Self-inductance is a property of an electrical circuit that quantifies how much voltage is induced in a coil due to a change in current flowing through it. It essentially measures the coil's ability to oppose changes in current. The S.I. unit of self-inductance is the henry (H).

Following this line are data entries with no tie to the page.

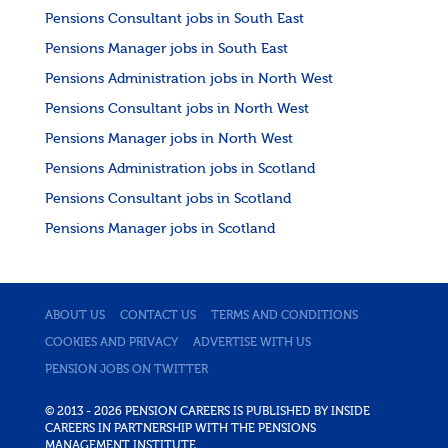
Pensions Consultant jobs in South East
Pensions Manager jobs in South East
Pensions Administration jobs in North West
Pensions Consultant jobs in North West
Pensions Manager jobs in North West
Pensions Administration jobs in Scotland
Pensions Consultant jobs in Scotland
Pensions Manager jobs in Scotland
ABOUT US
CONTACT US
TERMS AND CONDITIONS
COOKIES AND PRIVACY
ADVERTISE WITH US
PENSION JOBS ON TWITTER
© 2013 - 2026 PENSION CAREERS IS PUBLISHED BY INSIDE
CAREERS IN PARTNERSHIP WITH THE PENSIONS
MANAGEMENT INSTITUTE.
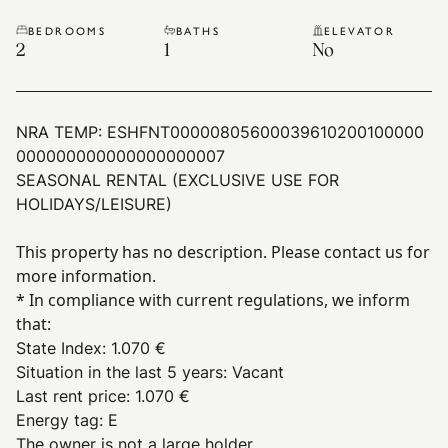
BEDROOMS
BATHS
ELEVATOR
2
1
No
NRA TEMP:
ESHFNT00000805600039610200100000
000000000000000000007
SEASONAL RENTAL (EXCLUSIVE USE FOR
HOLIDAYS/LEISURE)
This property has no description. Please contact us for
more information.
* In compliance with current regulations, we inform
that:
State Index
:
1.070 €
Situation in the last 5 years
:
Vacant
Last rent price
:
1.070 €
Energy tag
:
E
The owner is not a large holder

Deriving the Expression for Self-Inductance
To derive the expression for the self-inductance of a long, air-cored solenoid, we consider the following parameters:
- L: Self-inductance
- N: Number of turns
- l: Length of the solenoid
- r: Radius of the solenoid
- B: Magnetic field inside the solenoid
Step 1: Magnetic Field Inside the Solenoid
The magnetic field B inside a long solenoid is given by the formula:
B = μ₀ * (N/l) * I
where μ₀ is the permeability of free space, I is the current flowing through the solenoid, and N/l is the number of turns per unit length.
Step 2: Magnetic Flux
The magnetic flux Φ through one turn of the solenoid is calculated as:
Φ = B * A
Here, A is the cross-sectional area of the solenoid, given by:
A = πr²
Substituting for B, we get:
Φ = μ₀ * (N/l) * I * πr²
Step 3: Induced EMF and Self-Inductance
The induced electromotive force (EMF) in the solenoid due to a change in current is given by Faraday's law:
ε = -dΦ/dt
Substituting the expression for magnetic flux:
ε = -d(μ₀ * (N/l) * I * πr²)/dt
This leads to:
ε = -μ₀ * (N/l) * πr² * (dI/dt)
By definition, self-inductance L is related to the induced EMF and the rate of change of current:
L = -ε / (dI/dt)
Substituting for ε, we find:
L = μ₀ * (N² * πr²) / l
Final Expression
The self-inductance of a long, air-cored solenoid is given by:
L = (μ₀ * N² * πr²) / l
This formula shows how the self-inductance depends on the number of turns, the radius, and the length of the solenoid, as well as the permeability of free space.